Ангелы с неба сошли, незаметны глядящим
В кущи зелёные, близкие облачным чащам.
Скука мисс Лонгвуд уже перешла в беспокойство.
Он не вернулся. Безумство. Ковбойство. Геройство.
Нечто жена увидала под тёмной корою.
Дети скучали, тут Поль был укушен пчелою.
Три джентльмена искали, где спрятался Арт,
В шляпах бумажных, с колодою розданных карт.
Стали машины на трассе в тоске и опаске,
Вверх ковыляя в долину в ухабистой тряске.
Дерево с Артом пропавшим наполнилось шумом
Съездов, детей, рыбаков, воплем чаек угрюмым.
Пумы кипели в листве и текли анаконды,
Люди слетались под своды, взыскуя свободы:
Древохирурги, пожарные, сыщики, стражи,
«Скорой» бригада, кружащая в танце миражей,
Пьяницы, бомжи; заставшие жён за изменой;
Близких предавшие; ждущие кары мгновенной,
Тени друидов, флористы, гомункулус в банке,
Девушка бледная с чёрной косою цыганки.
Всё побережье от Мыса Кошмара до Лести
Вестью наполнено: Лонгвуд исчез в круговерти!
Дуб поднебесный (где вечностью бредили совы,
Златом сочилась луна) спилен был до основы.
Что же нашли, кроме гусениц?
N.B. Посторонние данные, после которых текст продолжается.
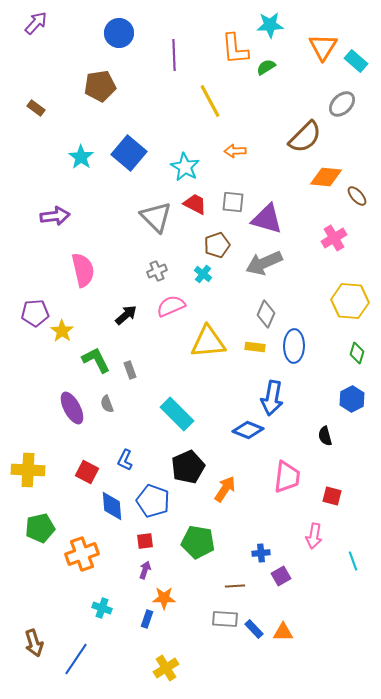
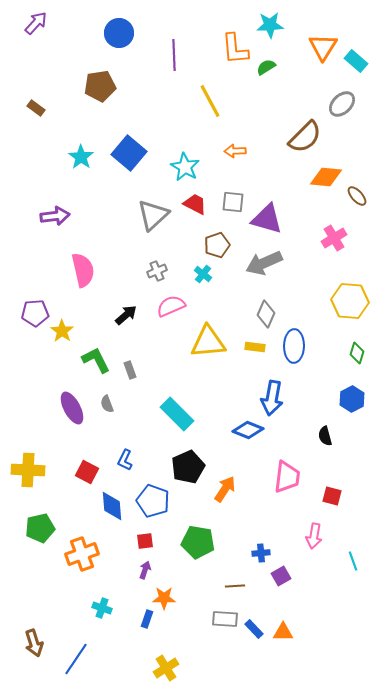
gray triangle at (156, 217): moved 3 px left, 2 px up; rotated 32 degrees clockwise
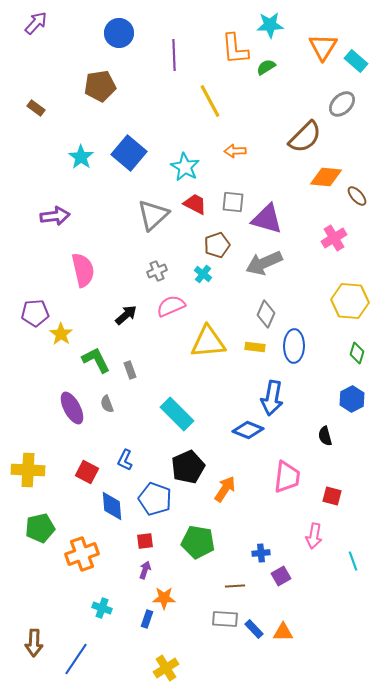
yellow star at (62, 331): moved 1 px left, 3 px down
blue pentagon at (153, 501): moved 2 px right, 2 px up
brown arrow at (34, 643): rotated 20 degrees clockwise
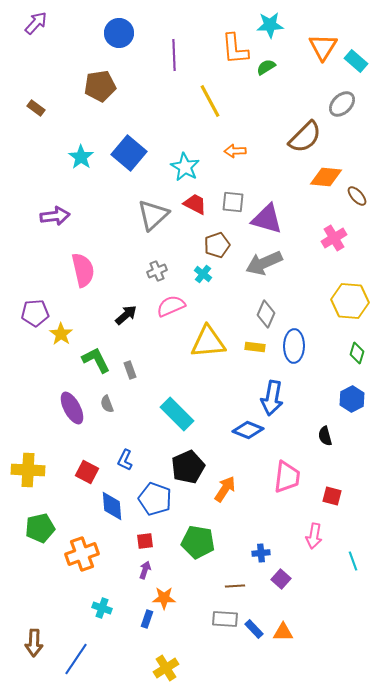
purple square at (281, 576): moved 3 px down; rotated 18 degrees counterclockwise
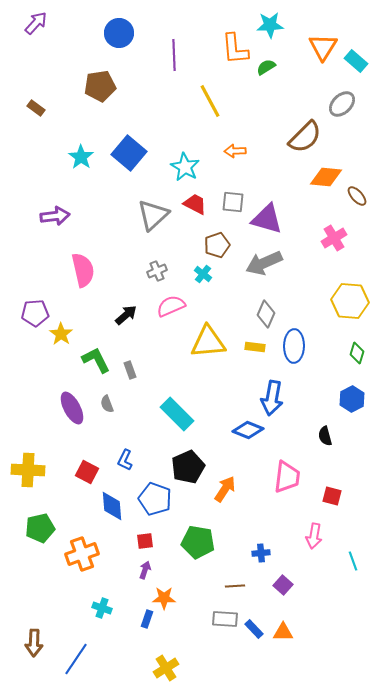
purple square at (281, 579): moved 2 px right, 6 px down
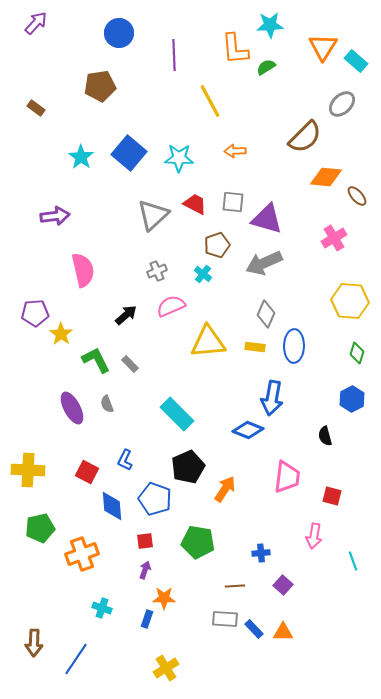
cyan star at (185, 167): moved 6 px left, 9 px up; rotated 28 degrees counterclockwise
gray rectangle at (130, 370): moved 6 px up; rotated 24 degrees counterclockwise
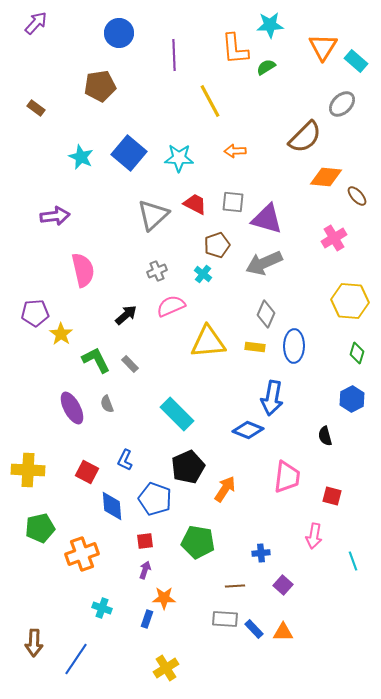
cyan star at (81, 157): rotated 10 degrees counterclockwise
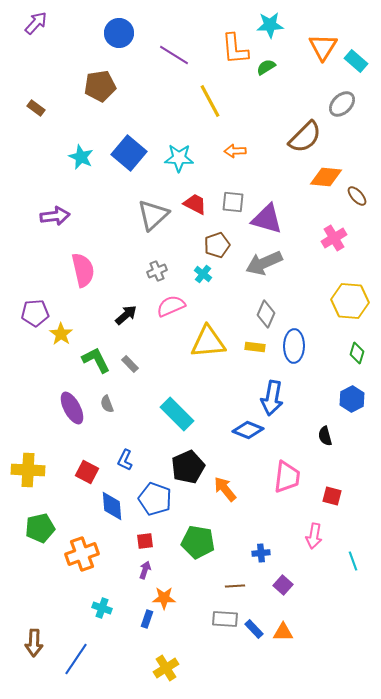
purple line at (174, 55): rotated 56 degrees counterclockwise
orange arrow at (225, 489): rotated 72 degrees counterclockwise
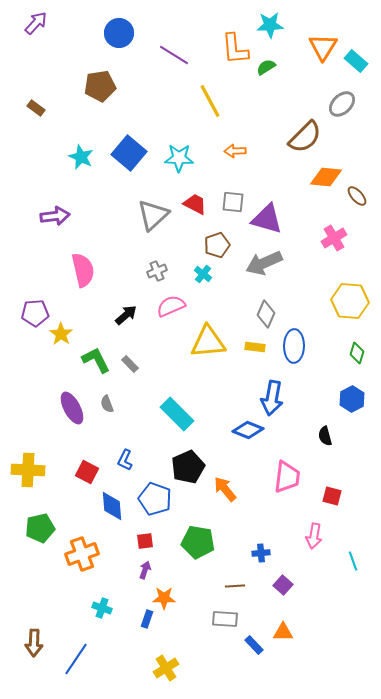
blue rectangle at (254, 629): moved 16 px down
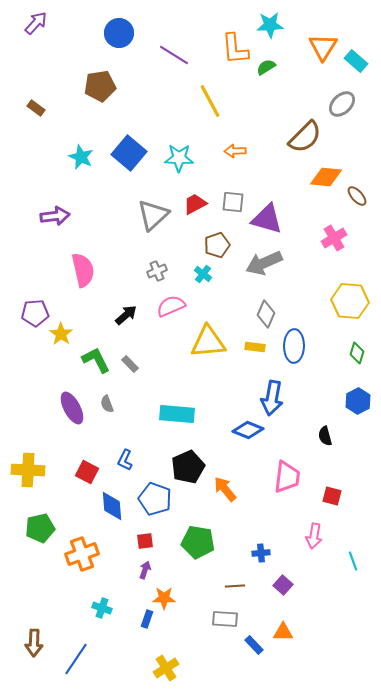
red trapezoid at (195, 204): rotated 55 degrees counterclockwise
blue hexagon at (352, 399): moved 6 px right, 2 px down
cyan rectangle at (177, 414): rotated 40 degrees counterclockwise
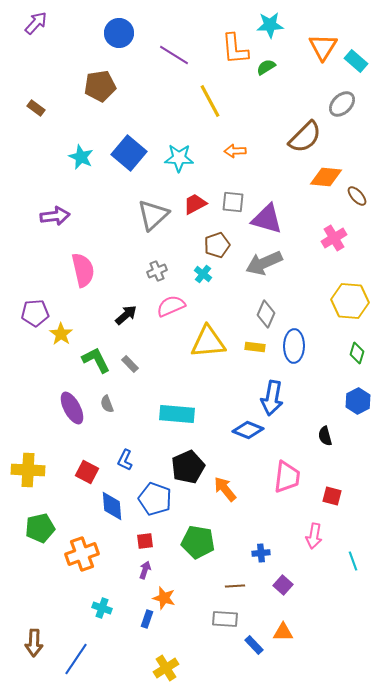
orange star at (164, 598): rotated 15 degrees clockwise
Новенький мяч
В старом гнезде, будто голову срезал палач.
Пень лакированный, розы, перила ажурны,
За виноградной лозою удобства и урны.
Сына и дочь на тот свет проводила она,
Стала невестой фотографу в ретуши сна.
С этой поры Антилес с четырьмя стариками
Часто бывает в долине, укрытой веками.
Там, отобедав, глядят на вершины и дол,
Руки помыв, возвращаются в адов престол.